Fa la la la la la la la AH! How often do you think about what your clothing is made out of before you put it on? If you were like me just a year ago, the answer would be never. Call me naïve or just plain dumb, but I didn’t have a clue on how the leather shoes I strapped on my feet every day were created. I was in the dark about how the living beings were dragged to their deaths and sometimes skinned alive just so I could make a fashion statement. I first learned about these horrors earlier this year when I watched “Earthlings,” a powerful documentary that is narrated by Joaquin Phoenix. Over the course of this past year, people – even non-vegans – shared articles and videos with me about how animal skins are used for clothing, from “Uggs and Their ‘Uggly’ Reputation” to the abuse of dogs and cats in China for fur. Since becoming vegan in January, I’ve learned so much about how we use and abuse animals for own greed. The most important lesson I’ve absorbed is that it’s someone not something, and that someone is not our property.

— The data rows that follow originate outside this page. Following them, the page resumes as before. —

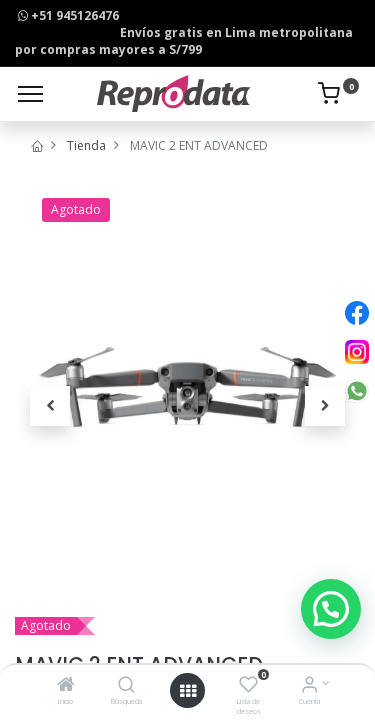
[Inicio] (66, 686)
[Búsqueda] (126, 686)
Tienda (86, 145)
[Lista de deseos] (248, 686)
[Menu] (30, 94)
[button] (50, 406)
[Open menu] (188, 691)
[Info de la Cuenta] (309, 686)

Shopping for others this Christmas was extremely different (in a good way) than it has been in years past. My husband and I took the time to check every single label to ensure the material was vegan. It may sound tedious, but it was surprisingly invigorating! Knowing that I wasn’t unnecessarily harming an animal was powerful. It’s kind of like the diet portion of being vegan. I know exactly what I’m putting into my body by eating a plant-based diet – and by scouring the list of ingredients on the rare occasion that I’m eating processed foods. By reviewing the labels on the gifts, I knew precisely what the product was made out of and that it didn’t hurt or kill animals in the process. Before I went vegan – even when I was vegetarian for three years – I wasn’t this meticulous. Half the time I didn’t know what was going into my body, much less what I was wearing. So, my question for you is one that I wish someone asked me years ago:
Do You Know Who You’re Wearing?
Even when I became vegan, I thought shearing wool was a cruel-free process, but as I did more research I found out the ugly truth. The abridged, non-graphic version is that sheep farms are much like the factory farms that grow animals to become meat on our plates. The farmers cram the animals together and horrifically abuse them – all to just make a pretty penny. This year, I’ve been exposed to the fact that anything made with animals is going to involve cruelty.
So, if you don’t want to be left in the dark like I was, start finding out the facts about animal exploitation. Read PETA’s article on “16 Things You Need to Know Before Buying that Sweater.” Watch Earthlings or other documentaries. Read this article about how leather is more than a by-product of the meat industry. Inform yourself on living a cruel-free and compassionate lifestyle. With so many great resources out there to help you along the way, there is no excuse to not become educated on this topic. After all, it is Christmas, and what better gift is there than giving someone their life?